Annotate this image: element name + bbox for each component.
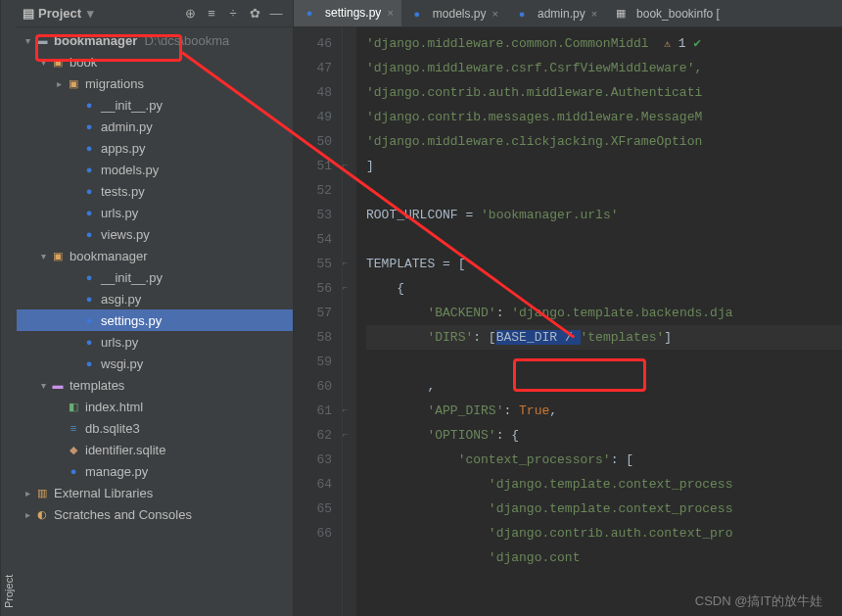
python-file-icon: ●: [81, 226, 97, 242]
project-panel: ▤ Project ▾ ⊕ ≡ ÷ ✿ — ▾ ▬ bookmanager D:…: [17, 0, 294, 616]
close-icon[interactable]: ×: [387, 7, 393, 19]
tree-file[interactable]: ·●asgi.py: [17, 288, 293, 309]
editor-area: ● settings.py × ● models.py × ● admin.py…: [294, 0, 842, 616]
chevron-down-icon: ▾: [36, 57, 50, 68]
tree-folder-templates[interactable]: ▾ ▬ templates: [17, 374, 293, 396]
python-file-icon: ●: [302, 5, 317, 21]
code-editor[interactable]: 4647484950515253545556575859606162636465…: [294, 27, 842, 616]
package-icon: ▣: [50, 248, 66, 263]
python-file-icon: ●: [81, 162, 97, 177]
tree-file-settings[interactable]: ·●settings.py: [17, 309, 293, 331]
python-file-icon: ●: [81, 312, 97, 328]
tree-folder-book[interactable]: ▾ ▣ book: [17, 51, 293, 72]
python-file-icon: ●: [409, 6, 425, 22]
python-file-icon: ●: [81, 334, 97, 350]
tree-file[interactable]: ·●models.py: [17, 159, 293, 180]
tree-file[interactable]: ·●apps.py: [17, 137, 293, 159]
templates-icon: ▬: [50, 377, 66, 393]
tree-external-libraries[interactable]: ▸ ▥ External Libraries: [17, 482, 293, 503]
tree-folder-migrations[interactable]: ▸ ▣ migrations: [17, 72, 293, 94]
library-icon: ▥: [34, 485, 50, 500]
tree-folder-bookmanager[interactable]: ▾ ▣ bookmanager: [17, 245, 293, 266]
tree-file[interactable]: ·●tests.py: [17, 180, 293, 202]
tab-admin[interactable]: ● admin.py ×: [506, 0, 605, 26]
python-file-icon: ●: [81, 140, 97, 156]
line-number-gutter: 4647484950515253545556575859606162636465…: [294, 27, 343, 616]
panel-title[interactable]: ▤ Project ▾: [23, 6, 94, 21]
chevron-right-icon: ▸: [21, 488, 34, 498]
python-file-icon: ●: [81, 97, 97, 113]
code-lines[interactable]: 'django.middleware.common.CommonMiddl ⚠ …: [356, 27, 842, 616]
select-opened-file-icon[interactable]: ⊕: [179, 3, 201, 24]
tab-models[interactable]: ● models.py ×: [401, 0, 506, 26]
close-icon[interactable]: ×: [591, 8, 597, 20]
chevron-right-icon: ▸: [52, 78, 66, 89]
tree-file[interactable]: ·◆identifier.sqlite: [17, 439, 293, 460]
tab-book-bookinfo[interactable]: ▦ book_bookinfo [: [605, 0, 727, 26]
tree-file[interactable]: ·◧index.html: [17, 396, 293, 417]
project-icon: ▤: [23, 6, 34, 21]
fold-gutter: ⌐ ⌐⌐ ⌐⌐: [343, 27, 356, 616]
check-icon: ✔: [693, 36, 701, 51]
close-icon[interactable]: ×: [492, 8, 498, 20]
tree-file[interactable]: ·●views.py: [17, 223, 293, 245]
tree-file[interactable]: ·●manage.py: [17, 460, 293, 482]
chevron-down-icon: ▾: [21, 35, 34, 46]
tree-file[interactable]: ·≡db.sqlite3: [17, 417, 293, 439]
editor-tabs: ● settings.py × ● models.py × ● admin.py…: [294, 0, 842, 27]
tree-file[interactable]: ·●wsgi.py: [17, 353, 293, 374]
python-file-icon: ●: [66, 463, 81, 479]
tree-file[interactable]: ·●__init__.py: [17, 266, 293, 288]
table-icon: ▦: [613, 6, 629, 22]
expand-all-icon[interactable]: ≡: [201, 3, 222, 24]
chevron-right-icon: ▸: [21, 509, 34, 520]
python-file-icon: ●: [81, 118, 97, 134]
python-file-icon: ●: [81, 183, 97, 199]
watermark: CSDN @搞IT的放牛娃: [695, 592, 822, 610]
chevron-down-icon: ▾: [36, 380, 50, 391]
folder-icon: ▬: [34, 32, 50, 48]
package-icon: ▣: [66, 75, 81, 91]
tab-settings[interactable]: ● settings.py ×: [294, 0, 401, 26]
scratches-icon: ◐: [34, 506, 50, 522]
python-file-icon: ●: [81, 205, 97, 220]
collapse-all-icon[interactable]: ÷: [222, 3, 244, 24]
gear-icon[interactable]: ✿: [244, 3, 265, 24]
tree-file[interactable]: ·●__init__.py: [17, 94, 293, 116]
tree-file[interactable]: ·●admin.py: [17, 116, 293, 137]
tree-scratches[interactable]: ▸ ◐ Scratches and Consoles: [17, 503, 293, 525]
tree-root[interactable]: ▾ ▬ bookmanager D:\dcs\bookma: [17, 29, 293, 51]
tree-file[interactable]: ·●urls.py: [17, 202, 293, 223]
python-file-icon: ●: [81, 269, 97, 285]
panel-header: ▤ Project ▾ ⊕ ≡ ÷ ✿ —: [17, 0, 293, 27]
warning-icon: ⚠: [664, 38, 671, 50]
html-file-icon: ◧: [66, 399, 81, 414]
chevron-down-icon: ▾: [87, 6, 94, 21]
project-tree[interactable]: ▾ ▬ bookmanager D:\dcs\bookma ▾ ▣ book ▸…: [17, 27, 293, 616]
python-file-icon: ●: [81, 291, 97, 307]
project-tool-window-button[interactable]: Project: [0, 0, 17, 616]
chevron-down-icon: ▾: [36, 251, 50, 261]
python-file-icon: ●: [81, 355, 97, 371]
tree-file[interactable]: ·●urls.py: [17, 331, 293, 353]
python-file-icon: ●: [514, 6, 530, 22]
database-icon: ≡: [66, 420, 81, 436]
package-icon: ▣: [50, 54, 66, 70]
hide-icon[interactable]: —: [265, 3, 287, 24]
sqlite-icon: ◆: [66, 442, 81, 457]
=-=-=-=-=
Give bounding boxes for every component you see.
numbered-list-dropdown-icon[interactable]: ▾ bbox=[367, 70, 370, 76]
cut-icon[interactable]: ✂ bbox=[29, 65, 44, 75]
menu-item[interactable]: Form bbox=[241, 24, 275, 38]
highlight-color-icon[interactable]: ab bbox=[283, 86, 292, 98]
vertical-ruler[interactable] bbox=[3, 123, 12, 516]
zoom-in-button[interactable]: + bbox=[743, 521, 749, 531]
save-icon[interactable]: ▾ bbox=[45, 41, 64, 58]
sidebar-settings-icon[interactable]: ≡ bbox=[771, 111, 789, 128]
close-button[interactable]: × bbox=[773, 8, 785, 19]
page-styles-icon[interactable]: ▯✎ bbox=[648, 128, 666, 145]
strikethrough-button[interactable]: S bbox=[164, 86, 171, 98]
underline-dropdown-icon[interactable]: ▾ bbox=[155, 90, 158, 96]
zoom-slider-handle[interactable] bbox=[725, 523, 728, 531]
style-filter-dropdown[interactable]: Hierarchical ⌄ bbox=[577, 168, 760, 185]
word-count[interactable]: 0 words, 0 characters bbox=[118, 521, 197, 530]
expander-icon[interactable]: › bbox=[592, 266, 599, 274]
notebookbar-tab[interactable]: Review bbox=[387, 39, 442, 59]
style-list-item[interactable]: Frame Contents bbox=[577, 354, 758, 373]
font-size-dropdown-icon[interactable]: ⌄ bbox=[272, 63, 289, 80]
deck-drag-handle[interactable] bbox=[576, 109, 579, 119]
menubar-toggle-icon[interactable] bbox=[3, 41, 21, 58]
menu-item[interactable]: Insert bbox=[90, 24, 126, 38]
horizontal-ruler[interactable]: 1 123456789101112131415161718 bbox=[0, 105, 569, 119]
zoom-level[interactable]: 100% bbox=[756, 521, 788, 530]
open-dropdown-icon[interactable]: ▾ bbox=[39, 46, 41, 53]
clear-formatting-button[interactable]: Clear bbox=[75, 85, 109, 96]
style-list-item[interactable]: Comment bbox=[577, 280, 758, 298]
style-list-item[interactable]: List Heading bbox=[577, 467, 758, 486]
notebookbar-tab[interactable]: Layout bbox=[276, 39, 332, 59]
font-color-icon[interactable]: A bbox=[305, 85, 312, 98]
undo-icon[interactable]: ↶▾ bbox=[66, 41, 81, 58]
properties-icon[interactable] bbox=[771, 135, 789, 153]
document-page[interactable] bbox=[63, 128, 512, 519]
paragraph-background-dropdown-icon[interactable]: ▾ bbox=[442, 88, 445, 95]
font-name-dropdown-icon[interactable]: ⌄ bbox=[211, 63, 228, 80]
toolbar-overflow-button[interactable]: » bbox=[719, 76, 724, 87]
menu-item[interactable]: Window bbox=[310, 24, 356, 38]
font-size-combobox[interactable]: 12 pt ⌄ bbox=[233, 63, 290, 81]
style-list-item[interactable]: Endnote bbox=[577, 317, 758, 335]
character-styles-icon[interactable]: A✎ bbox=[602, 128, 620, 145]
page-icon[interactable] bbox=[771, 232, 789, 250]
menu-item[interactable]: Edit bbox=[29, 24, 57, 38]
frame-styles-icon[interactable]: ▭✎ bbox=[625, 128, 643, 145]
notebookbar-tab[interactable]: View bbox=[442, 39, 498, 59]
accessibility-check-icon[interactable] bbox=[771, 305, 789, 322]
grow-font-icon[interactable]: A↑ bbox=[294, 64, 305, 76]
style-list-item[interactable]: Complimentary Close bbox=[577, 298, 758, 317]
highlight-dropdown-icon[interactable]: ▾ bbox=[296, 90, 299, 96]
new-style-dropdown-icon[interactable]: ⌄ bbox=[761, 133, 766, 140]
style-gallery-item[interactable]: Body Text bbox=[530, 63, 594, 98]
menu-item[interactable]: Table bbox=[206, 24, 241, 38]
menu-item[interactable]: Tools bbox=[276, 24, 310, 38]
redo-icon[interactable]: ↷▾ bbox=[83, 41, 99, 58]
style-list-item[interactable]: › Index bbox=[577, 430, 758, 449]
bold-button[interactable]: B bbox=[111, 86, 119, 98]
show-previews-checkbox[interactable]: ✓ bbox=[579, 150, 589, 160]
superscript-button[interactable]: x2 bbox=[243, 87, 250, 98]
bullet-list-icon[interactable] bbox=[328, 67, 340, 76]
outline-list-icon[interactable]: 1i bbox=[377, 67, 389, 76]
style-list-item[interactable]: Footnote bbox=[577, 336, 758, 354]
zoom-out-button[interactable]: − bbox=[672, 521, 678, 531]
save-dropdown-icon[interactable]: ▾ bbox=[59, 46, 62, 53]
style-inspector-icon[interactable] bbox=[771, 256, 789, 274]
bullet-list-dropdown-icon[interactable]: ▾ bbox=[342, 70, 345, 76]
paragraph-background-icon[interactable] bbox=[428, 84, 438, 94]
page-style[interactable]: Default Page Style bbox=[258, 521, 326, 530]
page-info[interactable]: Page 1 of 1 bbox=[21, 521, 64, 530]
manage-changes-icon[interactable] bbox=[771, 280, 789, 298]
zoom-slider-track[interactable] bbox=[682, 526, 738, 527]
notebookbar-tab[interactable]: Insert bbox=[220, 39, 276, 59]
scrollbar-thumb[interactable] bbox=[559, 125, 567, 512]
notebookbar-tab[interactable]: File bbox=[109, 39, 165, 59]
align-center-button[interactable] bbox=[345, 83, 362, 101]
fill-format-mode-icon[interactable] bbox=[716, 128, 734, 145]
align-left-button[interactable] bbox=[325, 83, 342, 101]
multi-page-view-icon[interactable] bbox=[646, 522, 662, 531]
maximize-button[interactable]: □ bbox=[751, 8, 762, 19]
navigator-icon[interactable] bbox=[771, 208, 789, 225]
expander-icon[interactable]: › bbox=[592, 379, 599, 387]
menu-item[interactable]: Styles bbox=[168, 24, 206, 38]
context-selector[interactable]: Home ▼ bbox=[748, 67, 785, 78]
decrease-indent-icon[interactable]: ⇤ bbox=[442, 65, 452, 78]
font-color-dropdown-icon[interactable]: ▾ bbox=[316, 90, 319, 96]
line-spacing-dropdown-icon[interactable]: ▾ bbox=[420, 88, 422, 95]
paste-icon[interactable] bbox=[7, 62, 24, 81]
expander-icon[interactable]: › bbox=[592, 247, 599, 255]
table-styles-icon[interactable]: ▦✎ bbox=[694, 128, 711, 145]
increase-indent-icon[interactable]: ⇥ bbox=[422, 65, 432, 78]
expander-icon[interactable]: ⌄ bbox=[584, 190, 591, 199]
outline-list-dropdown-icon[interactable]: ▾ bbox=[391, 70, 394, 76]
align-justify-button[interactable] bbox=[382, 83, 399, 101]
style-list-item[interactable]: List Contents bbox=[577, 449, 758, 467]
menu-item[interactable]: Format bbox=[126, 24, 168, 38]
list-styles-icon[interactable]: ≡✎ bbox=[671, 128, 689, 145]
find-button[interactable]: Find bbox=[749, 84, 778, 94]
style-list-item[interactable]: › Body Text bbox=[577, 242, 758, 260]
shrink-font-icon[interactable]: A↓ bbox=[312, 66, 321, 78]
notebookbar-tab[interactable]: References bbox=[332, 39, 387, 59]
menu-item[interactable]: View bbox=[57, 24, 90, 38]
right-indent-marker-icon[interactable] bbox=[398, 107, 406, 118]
=-=-=-=-=
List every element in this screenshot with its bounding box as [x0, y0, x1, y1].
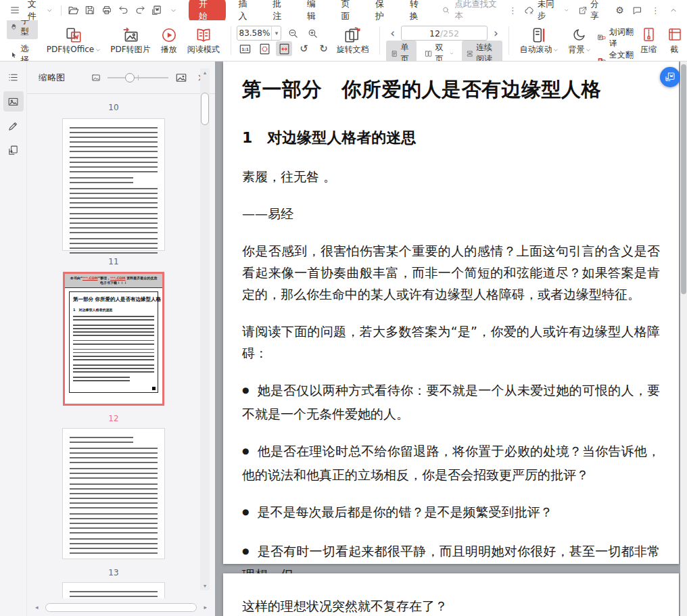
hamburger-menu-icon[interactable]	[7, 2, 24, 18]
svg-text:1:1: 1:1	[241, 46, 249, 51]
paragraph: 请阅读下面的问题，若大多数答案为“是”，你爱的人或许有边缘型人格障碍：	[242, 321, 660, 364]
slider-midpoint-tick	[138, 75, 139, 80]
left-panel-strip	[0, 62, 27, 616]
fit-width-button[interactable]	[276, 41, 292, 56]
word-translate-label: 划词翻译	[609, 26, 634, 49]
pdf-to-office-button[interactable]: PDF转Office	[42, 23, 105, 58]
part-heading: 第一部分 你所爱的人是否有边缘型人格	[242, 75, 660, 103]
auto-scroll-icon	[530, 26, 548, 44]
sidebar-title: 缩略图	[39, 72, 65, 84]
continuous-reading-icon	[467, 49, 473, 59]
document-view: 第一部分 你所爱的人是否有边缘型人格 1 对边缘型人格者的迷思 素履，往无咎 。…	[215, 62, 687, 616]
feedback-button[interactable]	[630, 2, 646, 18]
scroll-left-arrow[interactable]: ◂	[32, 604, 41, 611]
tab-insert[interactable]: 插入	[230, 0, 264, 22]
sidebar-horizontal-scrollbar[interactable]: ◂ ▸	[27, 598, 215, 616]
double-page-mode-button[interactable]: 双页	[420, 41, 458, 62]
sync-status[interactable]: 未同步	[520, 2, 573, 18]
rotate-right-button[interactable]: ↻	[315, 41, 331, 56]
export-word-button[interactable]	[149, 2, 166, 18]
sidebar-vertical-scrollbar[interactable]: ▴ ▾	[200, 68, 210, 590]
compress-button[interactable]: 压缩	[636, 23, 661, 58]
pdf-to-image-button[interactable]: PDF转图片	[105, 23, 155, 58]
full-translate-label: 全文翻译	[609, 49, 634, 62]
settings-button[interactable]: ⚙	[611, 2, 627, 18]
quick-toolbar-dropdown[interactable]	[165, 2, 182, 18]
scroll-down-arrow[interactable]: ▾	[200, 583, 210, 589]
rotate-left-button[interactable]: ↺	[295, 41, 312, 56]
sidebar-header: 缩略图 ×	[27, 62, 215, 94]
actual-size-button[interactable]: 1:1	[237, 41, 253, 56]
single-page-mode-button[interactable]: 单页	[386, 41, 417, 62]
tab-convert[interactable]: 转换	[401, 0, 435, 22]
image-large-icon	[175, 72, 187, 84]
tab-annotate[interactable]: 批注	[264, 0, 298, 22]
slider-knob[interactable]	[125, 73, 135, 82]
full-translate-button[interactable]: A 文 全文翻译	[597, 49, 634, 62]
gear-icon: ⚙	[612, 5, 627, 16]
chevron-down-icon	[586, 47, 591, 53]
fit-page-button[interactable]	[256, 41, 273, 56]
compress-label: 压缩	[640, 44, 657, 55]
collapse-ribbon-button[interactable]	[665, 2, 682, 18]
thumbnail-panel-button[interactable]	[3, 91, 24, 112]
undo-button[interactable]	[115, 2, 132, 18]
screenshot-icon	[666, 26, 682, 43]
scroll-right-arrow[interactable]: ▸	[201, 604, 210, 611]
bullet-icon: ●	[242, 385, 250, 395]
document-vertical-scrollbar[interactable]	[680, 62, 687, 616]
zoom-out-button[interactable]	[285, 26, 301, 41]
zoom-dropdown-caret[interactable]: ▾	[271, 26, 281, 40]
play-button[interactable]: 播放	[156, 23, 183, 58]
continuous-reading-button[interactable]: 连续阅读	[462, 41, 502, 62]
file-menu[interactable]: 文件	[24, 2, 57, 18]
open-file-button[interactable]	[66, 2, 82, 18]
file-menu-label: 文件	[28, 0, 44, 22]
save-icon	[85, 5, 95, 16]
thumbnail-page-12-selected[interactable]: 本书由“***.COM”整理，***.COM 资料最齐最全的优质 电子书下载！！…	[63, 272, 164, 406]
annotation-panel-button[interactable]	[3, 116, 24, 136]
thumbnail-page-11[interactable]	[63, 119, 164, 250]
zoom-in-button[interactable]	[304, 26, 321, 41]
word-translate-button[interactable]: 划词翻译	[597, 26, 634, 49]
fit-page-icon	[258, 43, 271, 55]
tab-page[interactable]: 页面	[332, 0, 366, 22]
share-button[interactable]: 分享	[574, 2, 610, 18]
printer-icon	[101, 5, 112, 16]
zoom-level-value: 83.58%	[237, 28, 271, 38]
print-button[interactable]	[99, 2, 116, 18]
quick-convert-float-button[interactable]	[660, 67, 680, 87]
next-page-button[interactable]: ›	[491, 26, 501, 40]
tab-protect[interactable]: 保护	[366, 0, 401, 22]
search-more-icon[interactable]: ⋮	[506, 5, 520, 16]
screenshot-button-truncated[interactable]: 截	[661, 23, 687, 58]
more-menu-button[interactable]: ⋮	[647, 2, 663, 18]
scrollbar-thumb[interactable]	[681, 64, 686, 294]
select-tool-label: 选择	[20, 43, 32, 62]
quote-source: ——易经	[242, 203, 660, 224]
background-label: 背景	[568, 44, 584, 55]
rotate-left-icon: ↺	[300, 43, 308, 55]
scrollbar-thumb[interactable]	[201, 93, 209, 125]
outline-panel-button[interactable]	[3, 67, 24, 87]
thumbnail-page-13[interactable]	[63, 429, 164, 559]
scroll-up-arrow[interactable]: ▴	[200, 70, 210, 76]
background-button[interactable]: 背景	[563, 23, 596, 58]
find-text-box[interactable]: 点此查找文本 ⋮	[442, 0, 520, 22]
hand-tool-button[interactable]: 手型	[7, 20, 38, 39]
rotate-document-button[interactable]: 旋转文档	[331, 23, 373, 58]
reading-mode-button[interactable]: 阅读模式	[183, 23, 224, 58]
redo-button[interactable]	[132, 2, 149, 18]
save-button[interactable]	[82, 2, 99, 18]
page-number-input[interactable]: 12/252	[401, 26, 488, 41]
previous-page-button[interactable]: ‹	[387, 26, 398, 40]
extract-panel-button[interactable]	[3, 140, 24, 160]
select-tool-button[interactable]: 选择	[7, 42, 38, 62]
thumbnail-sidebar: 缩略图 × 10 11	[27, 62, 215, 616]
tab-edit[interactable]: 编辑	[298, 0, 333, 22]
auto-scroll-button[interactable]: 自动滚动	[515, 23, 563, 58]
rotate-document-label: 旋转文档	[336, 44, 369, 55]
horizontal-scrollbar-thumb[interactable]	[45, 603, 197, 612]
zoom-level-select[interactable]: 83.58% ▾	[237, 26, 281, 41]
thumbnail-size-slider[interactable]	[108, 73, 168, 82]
=-=-=-=-=
### Task to carry out
Please give the count of lines above with "你所爱的人是否有边缘型人格", nothing else.

### Solution
2